■ **What you need to do**
There is one span to output from the data below: the lines starting at the line with "Environmental Hazards" and ending at the line with "Lifestyle Posts". Output it exactly, ends included, nothing more.

╭─ Provided entries

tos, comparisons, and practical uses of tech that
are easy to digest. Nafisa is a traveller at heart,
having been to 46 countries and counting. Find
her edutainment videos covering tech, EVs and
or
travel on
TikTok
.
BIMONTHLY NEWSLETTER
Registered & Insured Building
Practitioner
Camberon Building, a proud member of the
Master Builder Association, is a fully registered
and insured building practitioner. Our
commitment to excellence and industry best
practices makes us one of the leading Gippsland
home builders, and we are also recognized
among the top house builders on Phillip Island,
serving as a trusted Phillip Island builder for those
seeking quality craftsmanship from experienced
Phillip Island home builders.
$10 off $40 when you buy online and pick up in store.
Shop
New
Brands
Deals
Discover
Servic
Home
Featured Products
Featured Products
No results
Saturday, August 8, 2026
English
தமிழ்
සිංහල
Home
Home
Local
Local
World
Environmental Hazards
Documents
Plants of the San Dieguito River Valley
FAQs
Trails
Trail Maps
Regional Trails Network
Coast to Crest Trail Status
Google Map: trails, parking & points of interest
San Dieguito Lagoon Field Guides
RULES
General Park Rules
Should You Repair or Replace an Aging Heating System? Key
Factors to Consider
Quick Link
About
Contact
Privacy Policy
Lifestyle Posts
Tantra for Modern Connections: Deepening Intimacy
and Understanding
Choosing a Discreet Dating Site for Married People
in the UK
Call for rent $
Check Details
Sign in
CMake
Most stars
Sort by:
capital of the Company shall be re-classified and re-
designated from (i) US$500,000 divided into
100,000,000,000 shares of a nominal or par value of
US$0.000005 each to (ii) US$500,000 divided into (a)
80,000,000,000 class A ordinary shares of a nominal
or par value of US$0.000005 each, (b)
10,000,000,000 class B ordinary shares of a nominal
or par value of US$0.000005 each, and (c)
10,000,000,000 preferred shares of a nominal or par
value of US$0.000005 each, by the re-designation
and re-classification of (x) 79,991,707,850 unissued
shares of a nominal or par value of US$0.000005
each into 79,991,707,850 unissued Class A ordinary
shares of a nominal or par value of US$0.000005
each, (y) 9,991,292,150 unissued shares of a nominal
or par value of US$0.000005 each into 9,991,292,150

╰─

■ **Result of the exercise**
Environmental Hazards
Documents
Plants of the San Dieguito River Valley
FAQs
Trails
Trail Maps
Regional Trails Network
Coast to Crest Trail Status
Google Map: trails, parking & points of interest
San Dieguito Lagoon Field Guides
RULES
General Park Rules
Should You Repair or Replace an Aging Heating System? Key
Factors to Consider
Quick Link
About
Contact
Privacy Policy
Lifestyle Posts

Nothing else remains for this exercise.